Aram Davtyan • Leello Tadesse Dadi • Volkan Cevher • Paolo Favaro
Abstract: Conditional Flow Matching (CFM), a simulation-free method for training continuous normalizing flows, provides an efficient alternative to diffusion models for key tasks like image and video generation. The performance of CFM in solving these tasks depends on the way data is coupled with noise. A recent approach uses minibatch optimal transport (OT) to reassign noise-data pairs in each training step to streamline sampling trajectories and thus accelerate inference. However, its optimization is restricted to individual minibatches, limiting its effectiveness on large datasets. To address this shortcoming, we introduce LOOM-CFM (Looking Out Of Minibatch-CFM), a novel method to extend the scope of minibatch OT by preserving and optimizing these assignments across minibatches over training time. Our approach demonstrates consistent improvements in the sampling speed-quality trade-off across multiple datasets. LOOM-CFM also enhances distillation initialization and supports high-resolution synthesis in latent space training.
@inproceedings{
davtyan2025faster,
title={Faster Inference of Flow-Based Generative Models via Improved Data-Noise Coupling},
author={Aram Davtyan and Leello Tadesse Dadi and Volkan Cevher and Paolo Favaro},
booktitle={The Thirteenth International Conference on Learning Representations},
year={2025},
url={https://openreview.net/forum?id=rsGPrJDIhh}
}
For convenience, we provide an environment.yml file that can be used to install the required packages
to a conda environment with the following command
conda env create -f environment.yml
The code was tested with cuda=12.1 and python=3.9.

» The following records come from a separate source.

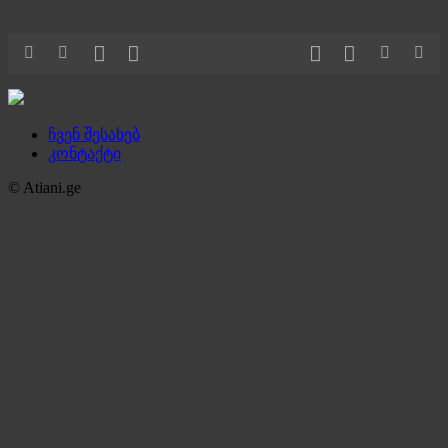
ჩვენ შესახებ
კონტაქტი
© Atiani.ge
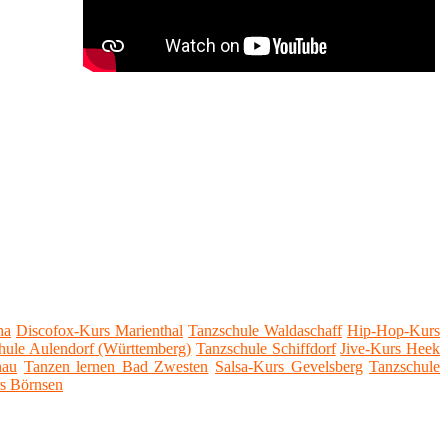
ha
Discofox-Kurs Marienthal
Tanzschule Waldaschaff
Hip-Hop-Kurs
hule Aulendorf (Württemberg)
Tanzschule Schiffdorf
Jive-Kurs Heek
hau
Tanzen lernen Bad Zwesten
Salsa-Kurs Gevelsberg
Tanzschule
s Börnsen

We share the weights of the models pretrained on the datasets considered in the paper.
| Model name | Model weights |
|---|---|
| CIFAR10 | download |
| CIFAR10_reflow_1x | download |
| ImageNet32 | download |
| ImageNet64 | download |
| FFHQ256 | download |
To sample from pre-trained models, use the sample.py script from this repository.

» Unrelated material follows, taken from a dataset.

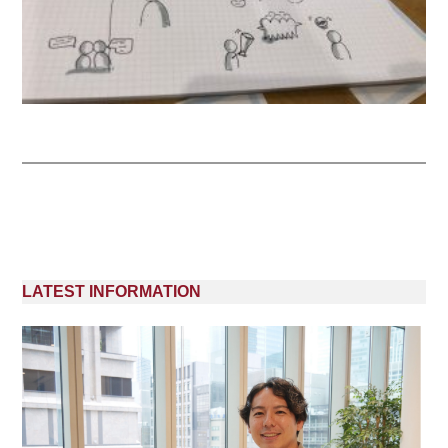
LATEST INFORMATION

usage: sample.py [-h] --config CONFIG --ckpt CKPT --output OUTPUT --num_images NUM_IMAGES [--nrows NROWS] --method METHOD [--batch_size BATCH_SIZE]
optional arguments:
-h, --help show this help message and exit
--config CONFIG Path to the config file.
--ckpt CKPT Path to the model checkpoint.
--output OUTPUT Path to the output directory to write images to.
--num_images NUM_IMAGES
Number of images to generate.
--nrows NROWS nrows in make_grid.
--method METHOD Generation method of format solver-steps.
--batch_size BATCH_SIZE
Batch size.
To train your own model you first need to start by preparing the data.

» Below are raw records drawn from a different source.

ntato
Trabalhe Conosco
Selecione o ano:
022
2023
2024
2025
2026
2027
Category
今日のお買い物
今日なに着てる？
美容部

A custom dataset can be organized either as a torchvision.datasets.ImageFolder dataset (see configs/imagenet64_ot_cached.yaml as an example) or stored in HDF5 files (see configs/ffhq256_latent_ot_cached.yaml for an example).
The dataset folder should be organized as follows:
data_root/
|---train/ # contains image folders or h5 files
|---val/ # contains image folders or h5 files
For the training, use the train.py script from this repository. Usage example:
python train.py --config <path_to_config> --run-name <run_name> --wandb
The output of python train.py --help is as follows:
usage: train.py [-h] --run-name RUN_NAME --config CONFIG [--num-gpus NUM_GPUS] [--resume-step RESUME_STEP] [--random-seed RANDOM_SEED] [--wandb]
optional arguments:
-h, --help show this help message and exit
--run-name RUN_NAME Name of the current run.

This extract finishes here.